* _Task requirements_:
Copy all data exactly. Skip pictures.

* _Records provided_:
--------------------------------------------------

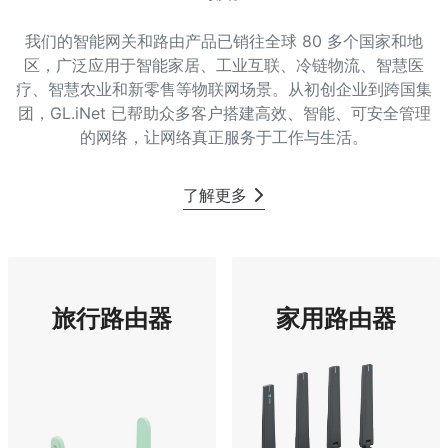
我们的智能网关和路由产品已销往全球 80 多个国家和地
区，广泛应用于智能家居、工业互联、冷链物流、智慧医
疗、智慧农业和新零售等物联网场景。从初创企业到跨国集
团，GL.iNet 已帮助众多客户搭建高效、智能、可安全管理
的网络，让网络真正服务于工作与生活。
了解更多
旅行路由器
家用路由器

--------------------------------------------------

* _Task solution_:
我们的智能网关和路由产品已销往全球 80 多个国家和地
区，广泛应用于智能家居、工业互联、冷链物流、智慧医
疗、智慧农业和新零售等物联网场景。从初创企业到跨国集
团，GL.iNet 已帮助众多客户搭建高效、智能、可安全管理
的网络，让网络真正服务于工作与生活。
了解更多
旅行路由器
家用路由器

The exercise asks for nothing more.